**Task description**
Whenever a line in the data holds the string "find", pull that line out.

**Record set**
################

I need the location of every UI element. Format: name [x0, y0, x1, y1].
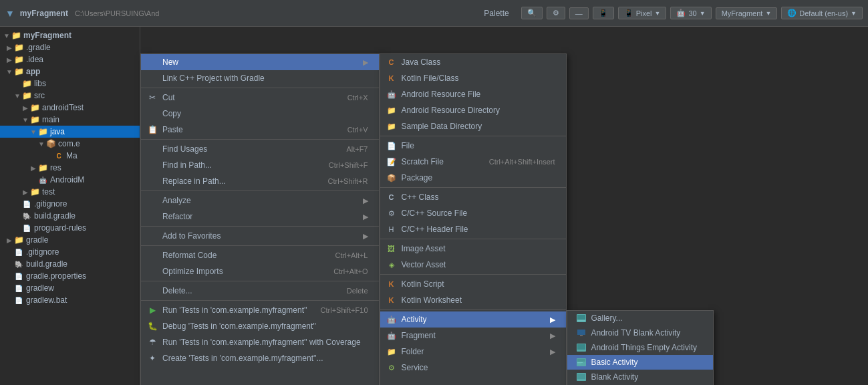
menu-label-refactor: Refactor — [162, 212, 192, 221]
file-icon: 📄 — [21, 223, 32, 233]
menu-item-new[interactable]: New ▶ — [141, 54, 379, 70]
new-submenu-sample-data[interactable]: 📁 Sample Data Directory — [380, 118, 566, 134]
minimize-button[interactable]: — — [569, 7, 589, 19]
tree-label-myfragment: myFragment — [23, 31, 71, 40]
label-cpp-class: C++ Class — [402, 192, 439, 202]
tree-label-src: src — [34, 91, 45, 100]
context-menu: New ▶ Link C++ Project with Gradle ✂ Cut… — [140, 53, 380, 385]
reformat-icon — [146, 249, 158, 261]
device-selector[interactable]: 📱 Pixel ▼ — [618, 7, 667, 19]
label-kotlin-worksheet: Kotlin Worksheet — [402, 295, 462, 305]
activity-android-tv[interactable]: Android TV Blank Activity — [567, 326, 713, 340]
replace-path-shortcut: Ctrl+Shift+R — [315, 177, 368, 185]
tree-item-buildgradle1[interactable]: 🐘 build.gradle — [0, 210, 140, 222]
new-submenu-java-class[interactable]: C Java Class — [380, 54, 566, 70]
file-icon: 📄 — [13, 283, 24, 293]
tree-item-res[interactable]: ▶ 📁 res — [0, 162, 140, 174]
tree-item-gradlewbat[interactable]: 📄 gradlew.bat — [0, 294, 140, 306]
fragment-selector[interactable]: MyFragment ▼ — [716, 7, 778, 19]
menu-item-run-tests[interactable]: ▶ Run 'Tests in 'com.example.myfragment'… — [141, 302, 379, 318]
menu-item-create-tests[interactable]: ✦ Create 'Tests in 'com.example.myfragme… — [141, 350, 379, 366]
new-submenu-kotlin-worksheet[interactable]: K Kotlin Worksheet — [380, 292, 566, 308]
new-submenu-activity[interactable]: 🤖 Activity ▶ — [380, 311, 566, 328]
search-button[interactable]: 🔍 — [521, 7, 543, 19]
new-submenu-cpp-source[interactable]: ⚙ C/C++ Source File — [380, 205, 566, 221]
tree-label-androidtest: androidTest — [42, 103, 84, 112]
menu-item-analyze[interactable]: Analyze ▶ — [141, 192, 379, 209]
menu-label-link-cpp: Link C++ Project with Gradle — [162, 74, 265, 83]
new-submenu-image-asset[interactable]: 🖼 Image Asset — [380, 241, 566, 257]
new-submenu-kotlin-script[interactable]: K Kotlin Script — [380, 276, 566, 292]
tree-item-androidm[interactable]: 🤖 AndroidM — [0, 174, 140, 186]
tree-item-main[interactable]: ▼ 📁 main — [0, 114, 140, 126]
tree-item-test[interactable]: ▶ 📁 test — [0, 186, 140, 198]
new-submenu-fragment[interactable]: 🤖 Fragment ▶ — [380, 328, 566, 344]
tree-label-test: test — [42, 187, 55, 197]
activity-gallery[interactable]: Gallery... — [567, 311, 713, 326]
new-submenu-cpp-class[interactable]: C C++ Class — [380, 189, 566, 205]
tree-label-main: main — [42, 115, 59, 124]
tree-item-androidtest[interactable]: ▶ 📁 androidTest — [0, 102, 140, 114]
new-submenu-file[interactable]: 📄 File — [380, 138, 566, 154]
tree-item-gradle[interactable]: ▶ 📁 .gradle — [0, 41, 140, 53]
menu-item-delete[interactable]: Delete... Delete — [141, 283, 379, 299]
menu-item-paste[interactable]: 📋 Paste Ctrl+V — [141, 122, 379, 138]
locale-selector[interactable]: 🌐 Default (en-us) ▼ — [781, 7, 863, 19]
new-submenu-cpp-header[interactable]: H C/C++ Header File — [380, 221, 566, 237]
tree-item-src[interactable]: ▼ 📁 src — [0, 90, 140, 102]
new-submenu-android-resource-dir[interactable]: 📁 Android Resource Directory — [380, 102, 566, 118]
tree-item-com[interactable]: ▼ 📦 com.e — [0, 138, 140, 150]
tree-item-gradlew[interactable]: 📄 gradlew — [0, 282, 140, 294]
tree-item-libs[interactable]: 📁 libs — [0, 78, 140, 90]
activity-android-things[interactable]: Android Things Empty Activity — [567, 340, 713, 355]
settings-button[interactable]: ⚙ — [547, 7, 565, 19]
menu-item-favorites[interactable]: Add to Favorites ▶ — [141, 228, 379, 244]
menu-item-reformat[interactable]: Reformat Code Ctrl+Alt+L — [141, 247, 379, 263]
menu-item-run-coverage[interactable]: ☂ Run 'Tests in 'com.example.myfragment'… — [141, 334, 379, 350]
new-submenu-scratch[interactable]: 📝 Scratch File Ctrl+Alt+Shift+Insert — [380, 154, 566, 170]
vector-asset-icon: ◈ — [386, 259, 398, 271]
label-basic-activity: Basic Activity — [591, 358, 638, 367]
tree-label-gitignore2: .gitignore — [26, 247, 59, 257]
activity-blank[interactable]: Blank Activity — [567, 370, 713, 384]
new-submenu-android-resource[interactable]: 🤖 Android Resource File — [380, 86, 566, 102]
layout-button[interactable]: 📱 — [593, 7, 614, 19]
menu-item-refactor[interactable]: Refactor ▶ — [141, 209, 379, 225]
new-submenu-vector-asset[interactable]: ◈ Vector Asset — [380, 257, 566, 273]
tree-item-buildgradle2[interactable]: 🐘 build.gradle — [0, 258, 140, 270]
activity-basic[interactable]: Basic Activity — [567, 355, 713, 370]
chevron-icon2: ▼ — [765, 10, 771, 17]
menu-item-link-cpp[interactable]: Link C++ Project with Gradle — [141, 70, 379, 86]
tree-item-gitignore2[interactable]: 📄 .gitignore — [0, 246, 140, 258]
tree-item-gitignore1[interactable]: 📄 .gitignore — [0, 198, 140, 210]
new-submenu-service[interactable]: ⚙ Service — [380, 360, 566, 376]
menu-label-delete: Delete... — [162, 286, 192, 295]
new-submenu-package[interactable]: 📦 Package — [380, 170, 566, 186]
tree-label-res: res — [50, 163, 61, 172]
menu-item-cut[interactable]: ✂ Cut Ctrl+X — [141, 90, 379, 106]
create-icon: ✦ — [146, 352, 158, 364]
expand-arrow — [5, 272, 13, 280]
new-submenu-kotlin[interactable]: K Kotlin File/Class — [380, 70, 566, 86]
menu-item-replace-path[interactable]: Replace in Path... Ctrl+Shift+R — [141, 173, 379, 189]
new-submenu-folder[interactable]: 📁 Folder ▶ — [380, 344, 566, 360]
tree-item-ma[interactable]: C Ma — [0, 150, 140, 162]
tree-item-gradle-root[interactable]: ▶ 📁 gradle — [0, 234, 140, 246]
tree-item-app[interactable]: ▼ 📁 app — [0, 66, 140, 78]
api-selector[interactable]: 🤖 30 ▼ — [670, 7, 711, 19]
image-asset-icon: 🖼 — [386, 243, 398, 255]
menu-item-copy[interactable]: Copy — [141, 106, 379, 122]
tree-item-proguard[interactable]: 📄 proguard-rules — [0, 222, 140, 234]
menu-item-debug-tests[interactable]: 🐛 Debug 'Tests in 'com.example.myfragmen… — [141, 318, 379, 334]
tree-item-myfragment[interactable]: ▼ 📁 myFragment — [0, 29, 140, 41]
menu-item-find-path[interactable]: Find in Path... Ctrl+Shift+F — [141, 157, 379, 173]
tree-item-gradle-props[interactable]: 📄 gradle.properties — [0, 270, 140, 282]
menu-item-find-usages[interactable]: Find Usages Alt+F7 — [141, 141, 379, 157]
menu-item-optimize[interactable]: Optimize Imports Ctrl+Alt+O — [141, 263, 379, 279]
tree-item-idea[interactable]: ▶ 📁 .idea — [0, 53, 140, 66]
svg-rect-11 — [577, 364, 581, 364]
tree-label-libs: libs — [34, 79, 46, 88]
find-path-shortcut: Ctrl+Shift+F — [315, 161, 368, 169]
tree-item-java[interactable]: ▼ 📁 java — [0, 126, 140, 138]
cpp-icon — [146, 72, 158, 84]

################

**Completed exercise**
menu-item-find-path[interactable]: Find in Path... Ctrl+Shift+F — [141, 157, 379, 173]
menu-item-find-usages[interactable]: Find Usages Alt+F7 — [141, 141, 379, 157]
find-path-shortcut: Ctrl+Shift+F — [315, 161, 368, 169]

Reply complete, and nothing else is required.